Em virtude de uma visão patrimonialista, a família era tida como uma instituição, quase considerada como um ente independente de seus membros, e que deveria ser protegida a todo custo, inclusive em prejuízo dos indivíduos que a formavam, esses deviam viver em prol desta, e pela sua manutenção, ainda que significasse abdicar de seus legítimos sentimento e realizações pessoais.
De forma elucidativa, maria Berenice Dias3 descreve a família regulamentada pelo CC de 1916:
Em uma sociedade conservadora, para merecer aceitação social e reconhecimento jurídico, o núcleo familiar dispunha de perfil hierarquizado e patriarcal. Necessitava ser chancelado pelo que se convencionou chamar de matrimônio. A família tinha formação extensiva, verdadeira comunidade rural, integrada por todos os parentes, formando unidade de produção, com amplo incentivo à procriação. Tratava-se de uma entidade patrimonializada, cujos membros representavam força de trabalho. O crescimento da família ensejava melhores condições de sobrevivência a todos.
1.2. MUDANÇA DE PARADIGMA APÓS CONSTITUIÇÃO FEDERAL DE 1988 – A CONSTITUCIONALIZAÇÃO DO DIREITO CIVIL.
A Constituição Federal de 1988 veio com um regramento que quebrou com todo o tratamento jurídico até então despendido às relações familiares. A Família passa a ser considerada como base da sociedade, à qual o Estado deve assegurar especial proteção. Paulo Lôbo4:
A Constituição de 1988 proclama que a família é a base da sociedade. Aí reside a principal limitação ao Estado. A família não pode ser impunemente violada pelo Estado, porque seria atingida a base da sociedade a que serve o próprio Estado.

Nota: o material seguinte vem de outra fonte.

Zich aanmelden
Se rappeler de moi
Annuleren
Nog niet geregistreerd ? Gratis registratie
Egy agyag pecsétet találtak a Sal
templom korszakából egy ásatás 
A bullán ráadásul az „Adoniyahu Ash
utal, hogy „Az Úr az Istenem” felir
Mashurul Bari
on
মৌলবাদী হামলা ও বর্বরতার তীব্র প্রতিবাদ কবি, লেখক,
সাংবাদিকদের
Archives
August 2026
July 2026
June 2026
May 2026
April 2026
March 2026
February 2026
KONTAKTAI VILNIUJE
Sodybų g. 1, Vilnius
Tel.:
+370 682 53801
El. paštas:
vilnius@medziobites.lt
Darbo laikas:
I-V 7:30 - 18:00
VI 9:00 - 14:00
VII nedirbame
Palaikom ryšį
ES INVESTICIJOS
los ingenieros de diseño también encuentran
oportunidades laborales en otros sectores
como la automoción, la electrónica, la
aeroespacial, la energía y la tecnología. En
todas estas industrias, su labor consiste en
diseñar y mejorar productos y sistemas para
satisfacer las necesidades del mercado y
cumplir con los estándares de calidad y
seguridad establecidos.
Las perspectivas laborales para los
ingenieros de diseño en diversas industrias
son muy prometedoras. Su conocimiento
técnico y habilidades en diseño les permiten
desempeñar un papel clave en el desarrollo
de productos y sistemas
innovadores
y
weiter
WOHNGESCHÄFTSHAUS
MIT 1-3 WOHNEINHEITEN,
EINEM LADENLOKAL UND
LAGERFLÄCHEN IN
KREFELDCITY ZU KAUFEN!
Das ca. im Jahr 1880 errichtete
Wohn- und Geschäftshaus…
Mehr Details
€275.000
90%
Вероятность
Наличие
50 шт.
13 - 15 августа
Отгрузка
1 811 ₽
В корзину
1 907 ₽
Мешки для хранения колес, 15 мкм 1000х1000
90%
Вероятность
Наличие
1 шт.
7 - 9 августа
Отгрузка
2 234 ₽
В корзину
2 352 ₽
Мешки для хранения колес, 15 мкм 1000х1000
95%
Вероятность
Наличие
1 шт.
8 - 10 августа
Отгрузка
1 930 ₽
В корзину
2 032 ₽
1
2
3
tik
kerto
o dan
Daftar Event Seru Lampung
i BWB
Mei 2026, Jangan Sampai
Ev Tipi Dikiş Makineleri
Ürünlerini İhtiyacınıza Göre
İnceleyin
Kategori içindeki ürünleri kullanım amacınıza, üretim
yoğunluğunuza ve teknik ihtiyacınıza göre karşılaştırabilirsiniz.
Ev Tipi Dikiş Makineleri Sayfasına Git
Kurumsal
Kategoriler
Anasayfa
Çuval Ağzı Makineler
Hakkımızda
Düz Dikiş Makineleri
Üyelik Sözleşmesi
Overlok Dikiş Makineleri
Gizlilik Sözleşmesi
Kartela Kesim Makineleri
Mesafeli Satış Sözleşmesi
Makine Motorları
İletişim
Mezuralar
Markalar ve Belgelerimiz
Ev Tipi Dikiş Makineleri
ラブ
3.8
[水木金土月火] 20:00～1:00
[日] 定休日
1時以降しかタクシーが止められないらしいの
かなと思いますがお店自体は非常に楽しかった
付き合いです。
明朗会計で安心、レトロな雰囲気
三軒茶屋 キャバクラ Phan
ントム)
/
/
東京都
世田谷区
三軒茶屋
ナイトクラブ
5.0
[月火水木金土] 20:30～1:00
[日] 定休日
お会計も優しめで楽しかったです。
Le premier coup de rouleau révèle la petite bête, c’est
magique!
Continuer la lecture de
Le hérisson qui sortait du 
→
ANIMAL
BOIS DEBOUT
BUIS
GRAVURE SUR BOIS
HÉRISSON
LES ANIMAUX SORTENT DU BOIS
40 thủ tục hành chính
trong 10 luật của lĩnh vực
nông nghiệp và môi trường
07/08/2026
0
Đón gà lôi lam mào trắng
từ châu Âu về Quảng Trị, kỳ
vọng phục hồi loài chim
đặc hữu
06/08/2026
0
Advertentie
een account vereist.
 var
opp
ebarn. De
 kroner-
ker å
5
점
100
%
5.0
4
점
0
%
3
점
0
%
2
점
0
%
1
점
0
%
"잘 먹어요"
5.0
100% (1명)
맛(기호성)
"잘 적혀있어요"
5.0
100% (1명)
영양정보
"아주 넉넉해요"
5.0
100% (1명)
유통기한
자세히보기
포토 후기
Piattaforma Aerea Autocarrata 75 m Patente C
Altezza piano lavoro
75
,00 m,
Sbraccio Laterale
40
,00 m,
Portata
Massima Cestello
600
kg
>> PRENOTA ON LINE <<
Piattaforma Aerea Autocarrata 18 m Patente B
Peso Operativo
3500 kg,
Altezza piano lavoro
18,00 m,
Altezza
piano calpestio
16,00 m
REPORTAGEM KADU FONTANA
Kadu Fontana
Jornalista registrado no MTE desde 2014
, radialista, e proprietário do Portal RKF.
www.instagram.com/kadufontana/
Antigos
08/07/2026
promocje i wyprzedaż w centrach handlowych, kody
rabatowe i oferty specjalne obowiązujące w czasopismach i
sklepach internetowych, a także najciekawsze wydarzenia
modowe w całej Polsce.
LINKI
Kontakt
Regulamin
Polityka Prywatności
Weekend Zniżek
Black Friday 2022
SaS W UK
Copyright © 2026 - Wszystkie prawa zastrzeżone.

Assim, a família tutelada constitucionalmente, de forma mais adequada à realidade atual, traz uma configuração adaptada as transformações sociais, exigindo, portanto, uma nova fórmula interpretativa, com fundamento em novos princípios, que permitem sua atual compreensão. Nesse sentido, o professor Paulo Lôbo5 leciona:
A família atual parte de princípios básicos, de conteúdo mutante segundo as vicissitudes históricas, culturais e políticas: a liberdade, a igualdade, a solidariedade e a afetividade. Sem eles, é impossível compreendê-la.
A base estruturante da família passa a ser o afeto, este que determinará a existência ou não de uma relação entre as pessoas como família a receber a especial proteção do Estado, independentemente de ter sido ou não formalizada conforme às leis estatais. Chega ao fim o monopólio do matrimônio como critério essencial para a configuração familiar. Tratando desse importante quebra de paradigma, menciona Paulo Lôbo6:
Como a crise é sempre perda de fundamentos, a família atual está matrizada em um fundamento que explica sua função atual: a afetividade. Assim enquanto houver affectio haverá família, unida por laços de liberdade e responsabilidade, e desde que consolidada na simetria, na colaboração, na comunhão de vida não hierarquizada.
Neste sentido, a Constituição passa a reconhecer expressamente a existência de outras entidades familiares, como as formadas pela união estável e a família monoparental. Tal previsão, ressalte-se, não vem no intuito de mencionar de forma taxativa as possíveis formas de configurações familiares a serem reconhecidas e protegidas juridicamente, mas trata de mero rol exemplificativo, conforme entendimento doutrinário e jurisprudencial.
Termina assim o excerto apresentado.